Exercise inputs:
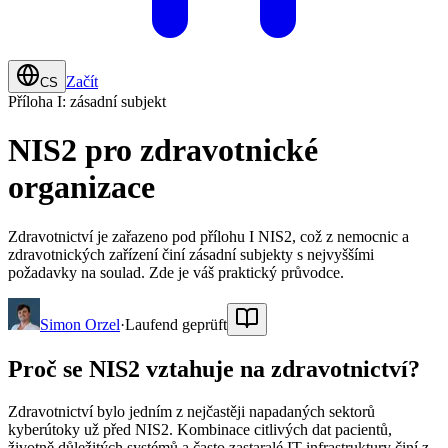
Začít
CS
Příloha I: zásadní subjekt
NIS2 pro zdravotnické
organizace
Zdravotnictví je zařazeno pod přílohu I NIS2, což z nemocnic a
zdravotnických zařízení činí zásadní subjekty s nejvyššími
požadavky na soulad. Zde je váš praktický průvodce.
Simon Orzel
·
Laufend geprüft
Proč se NIS2 vztahuje na zdravotnictví?
Zdravotnictví bylo jedním z nejčastěji napadaných sektorů
kyberútoky už před NIS2. Kombinace citlivých dat pacientů,
životně důležitých systémů a často zastaralé IT infrastruktury činí z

Task instructions: Without including any picture, output all the material exactly as it appears.

Written reply:
Začít
CS
Příloha I: zásadní subjekt
NIS2 pro zdravotnické
organizace
Zdravotnictví je zařazeno pod přílohu I NIS2, což z nemocnic a
zdravotnických zařízení činí zásadní subjekty s nejvyššími
požadavky na soulad. Zde je váš praktický průvodce.
Simon Orzel
·
Laufend geprüft
Proč se NIS2 vztahuje na zdravotnictví?
Zdravotnictví bylo jedním z nejčastěji napadaných sektorů
kyberútoky už před NIS2. Kombinace citlivých dat pacientů,
životně důležitých systémů a často zastaralé IT infrastruktury činí z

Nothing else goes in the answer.